---- Material provided

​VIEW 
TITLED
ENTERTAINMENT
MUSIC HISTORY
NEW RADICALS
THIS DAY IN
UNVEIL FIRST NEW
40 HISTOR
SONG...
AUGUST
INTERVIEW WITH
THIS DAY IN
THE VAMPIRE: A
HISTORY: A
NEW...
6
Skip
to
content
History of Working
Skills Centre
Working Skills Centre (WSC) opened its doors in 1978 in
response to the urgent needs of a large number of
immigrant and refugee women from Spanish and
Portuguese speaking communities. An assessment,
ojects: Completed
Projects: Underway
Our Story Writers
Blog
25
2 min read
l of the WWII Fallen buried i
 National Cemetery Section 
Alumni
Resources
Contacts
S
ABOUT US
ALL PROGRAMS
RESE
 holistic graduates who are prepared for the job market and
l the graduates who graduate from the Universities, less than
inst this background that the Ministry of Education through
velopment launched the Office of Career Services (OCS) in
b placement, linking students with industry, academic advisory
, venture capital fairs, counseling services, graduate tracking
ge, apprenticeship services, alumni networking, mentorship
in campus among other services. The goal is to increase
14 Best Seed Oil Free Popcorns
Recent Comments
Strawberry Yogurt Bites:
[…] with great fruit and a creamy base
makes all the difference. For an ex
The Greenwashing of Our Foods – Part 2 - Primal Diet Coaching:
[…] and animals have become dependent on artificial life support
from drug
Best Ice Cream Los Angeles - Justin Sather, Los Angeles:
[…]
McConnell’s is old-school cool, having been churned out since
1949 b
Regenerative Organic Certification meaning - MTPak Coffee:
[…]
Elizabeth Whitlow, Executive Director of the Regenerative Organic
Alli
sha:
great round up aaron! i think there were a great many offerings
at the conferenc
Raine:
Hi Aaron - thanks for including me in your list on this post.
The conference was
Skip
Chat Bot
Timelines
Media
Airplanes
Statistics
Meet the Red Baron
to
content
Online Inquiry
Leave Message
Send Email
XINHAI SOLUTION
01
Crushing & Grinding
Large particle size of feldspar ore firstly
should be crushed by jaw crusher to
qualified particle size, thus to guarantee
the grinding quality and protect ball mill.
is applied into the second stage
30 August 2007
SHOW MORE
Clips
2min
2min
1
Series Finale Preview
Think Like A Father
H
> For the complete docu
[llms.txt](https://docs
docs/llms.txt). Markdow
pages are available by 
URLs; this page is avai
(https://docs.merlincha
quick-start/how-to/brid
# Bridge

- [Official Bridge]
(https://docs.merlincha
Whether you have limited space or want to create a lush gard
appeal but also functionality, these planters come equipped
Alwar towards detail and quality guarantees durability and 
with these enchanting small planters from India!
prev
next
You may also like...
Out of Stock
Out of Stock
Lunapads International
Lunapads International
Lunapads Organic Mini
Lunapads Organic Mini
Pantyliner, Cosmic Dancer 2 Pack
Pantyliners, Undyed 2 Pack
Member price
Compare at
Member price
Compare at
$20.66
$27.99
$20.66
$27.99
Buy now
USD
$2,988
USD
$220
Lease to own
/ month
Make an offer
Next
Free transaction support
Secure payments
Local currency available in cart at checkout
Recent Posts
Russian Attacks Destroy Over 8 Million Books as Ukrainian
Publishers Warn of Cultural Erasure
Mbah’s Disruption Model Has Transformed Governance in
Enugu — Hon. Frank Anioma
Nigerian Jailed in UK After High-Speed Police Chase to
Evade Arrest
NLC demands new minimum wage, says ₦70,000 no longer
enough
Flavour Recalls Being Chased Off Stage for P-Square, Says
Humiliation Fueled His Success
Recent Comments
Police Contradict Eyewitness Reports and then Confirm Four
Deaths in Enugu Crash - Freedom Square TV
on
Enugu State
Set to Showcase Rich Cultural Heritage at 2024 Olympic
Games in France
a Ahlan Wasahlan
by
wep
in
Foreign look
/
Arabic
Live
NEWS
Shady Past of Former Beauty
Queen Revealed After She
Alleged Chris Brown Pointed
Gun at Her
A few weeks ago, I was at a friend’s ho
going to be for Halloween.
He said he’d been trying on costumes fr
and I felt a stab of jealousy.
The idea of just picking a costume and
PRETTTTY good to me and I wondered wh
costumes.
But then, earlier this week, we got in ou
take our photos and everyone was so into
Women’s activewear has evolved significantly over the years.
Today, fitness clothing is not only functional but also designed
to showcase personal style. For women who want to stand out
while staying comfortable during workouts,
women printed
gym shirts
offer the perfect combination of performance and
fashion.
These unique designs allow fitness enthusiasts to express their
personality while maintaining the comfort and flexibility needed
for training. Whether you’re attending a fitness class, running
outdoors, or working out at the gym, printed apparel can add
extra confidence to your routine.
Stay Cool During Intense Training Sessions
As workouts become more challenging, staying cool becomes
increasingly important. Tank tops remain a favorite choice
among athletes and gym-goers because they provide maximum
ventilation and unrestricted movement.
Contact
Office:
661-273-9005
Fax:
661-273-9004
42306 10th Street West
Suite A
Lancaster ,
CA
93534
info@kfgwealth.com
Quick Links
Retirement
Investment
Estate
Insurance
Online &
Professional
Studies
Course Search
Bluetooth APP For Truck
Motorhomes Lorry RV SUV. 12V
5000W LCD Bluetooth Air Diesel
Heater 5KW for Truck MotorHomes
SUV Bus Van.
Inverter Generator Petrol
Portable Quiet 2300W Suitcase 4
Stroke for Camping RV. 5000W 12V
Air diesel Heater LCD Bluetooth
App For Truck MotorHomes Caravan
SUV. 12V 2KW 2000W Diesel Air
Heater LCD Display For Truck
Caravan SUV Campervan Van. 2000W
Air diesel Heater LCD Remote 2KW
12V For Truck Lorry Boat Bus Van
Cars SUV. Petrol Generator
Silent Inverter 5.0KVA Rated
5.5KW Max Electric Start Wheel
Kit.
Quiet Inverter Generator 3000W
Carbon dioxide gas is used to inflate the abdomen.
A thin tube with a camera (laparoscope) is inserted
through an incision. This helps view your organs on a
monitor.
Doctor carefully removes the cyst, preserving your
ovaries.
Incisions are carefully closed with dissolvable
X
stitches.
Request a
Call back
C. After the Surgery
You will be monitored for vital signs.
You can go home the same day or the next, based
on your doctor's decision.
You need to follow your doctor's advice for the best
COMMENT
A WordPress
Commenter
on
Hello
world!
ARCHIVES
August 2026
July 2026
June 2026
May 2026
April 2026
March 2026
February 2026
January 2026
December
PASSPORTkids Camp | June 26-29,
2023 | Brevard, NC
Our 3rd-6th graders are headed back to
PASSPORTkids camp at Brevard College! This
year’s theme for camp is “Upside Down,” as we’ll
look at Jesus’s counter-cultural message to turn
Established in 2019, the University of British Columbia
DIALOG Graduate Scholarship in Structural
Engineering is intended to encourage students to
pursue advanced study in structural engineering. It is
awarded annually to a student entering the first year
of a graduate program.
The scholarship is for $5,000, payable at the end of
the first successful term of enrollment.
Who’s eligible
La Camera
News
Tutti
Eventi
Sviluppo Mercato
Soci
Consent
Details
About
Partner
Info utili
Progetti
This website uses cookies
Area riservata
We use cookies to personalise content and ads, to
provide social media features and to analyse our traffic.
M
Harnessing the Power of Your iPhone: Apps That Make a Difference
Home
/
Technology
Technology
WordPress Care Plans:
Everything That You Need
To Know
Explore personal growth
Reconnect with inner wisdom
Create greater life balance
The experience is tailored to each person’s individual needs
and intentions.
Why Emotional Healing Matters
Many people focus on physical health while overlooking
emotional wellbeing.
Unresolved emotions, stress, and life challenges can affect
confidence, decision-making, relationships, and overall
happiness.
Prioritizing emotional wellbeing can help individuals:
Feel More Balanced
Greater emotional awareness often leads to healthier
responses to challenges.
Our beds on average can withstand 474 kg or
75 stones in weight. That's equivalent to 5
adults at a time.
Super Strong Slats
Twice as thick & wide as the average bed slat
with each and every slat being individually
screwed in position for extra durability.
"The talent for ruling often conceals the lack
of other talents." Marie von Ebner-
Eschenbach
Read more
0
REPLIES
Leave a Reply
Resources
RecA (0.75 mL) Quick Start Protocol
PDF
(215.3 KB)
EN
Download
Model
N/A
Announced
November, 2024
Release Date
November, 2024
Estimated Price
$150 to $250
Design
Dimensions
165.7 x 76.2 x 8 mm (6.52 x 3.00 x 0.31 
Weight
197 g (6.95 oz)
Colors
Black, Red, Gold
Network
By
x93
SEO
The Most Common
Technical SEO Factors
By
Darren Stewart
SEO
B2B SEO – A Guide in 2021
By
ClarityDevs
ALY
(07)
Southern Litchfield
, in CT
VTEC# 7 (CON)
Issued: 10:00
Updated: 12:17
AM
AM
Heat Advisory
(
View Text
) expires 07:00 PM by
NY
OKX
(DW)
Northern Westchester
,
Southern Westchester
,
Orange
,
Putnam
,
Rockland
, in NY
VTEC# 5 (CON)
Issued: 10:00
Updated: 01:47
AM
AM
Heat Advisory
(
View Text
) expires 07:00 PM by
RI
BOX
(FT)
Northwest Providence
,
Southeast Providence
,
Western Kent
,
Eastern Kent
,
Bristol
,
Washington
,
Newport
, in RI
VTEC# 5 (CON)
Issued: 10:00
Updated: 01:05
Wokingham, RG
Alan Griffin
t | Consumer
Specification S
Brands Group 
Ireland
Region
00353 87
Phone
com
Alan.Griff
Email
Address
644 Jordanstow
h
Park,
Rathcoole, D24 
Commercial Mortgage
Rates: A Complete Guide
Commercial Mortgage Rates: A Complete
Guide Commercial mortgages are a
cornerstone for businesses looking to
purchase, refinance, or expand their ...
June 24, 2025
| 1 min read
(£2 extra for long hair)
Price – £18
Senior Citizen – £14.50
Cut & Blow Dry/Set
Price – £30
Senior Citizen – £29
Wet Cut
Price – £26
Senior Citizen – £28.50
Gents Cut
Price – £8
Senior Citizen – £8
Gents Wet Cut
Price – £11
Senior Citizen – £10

--------

→ Assigned task
Working from the entries above, find every line in which the word "Generator" occurs and copy it.

→ Response
Inverter Generator Petrol
Cars SUV. Petrol Generator
Quiet Inverter Generator 3000W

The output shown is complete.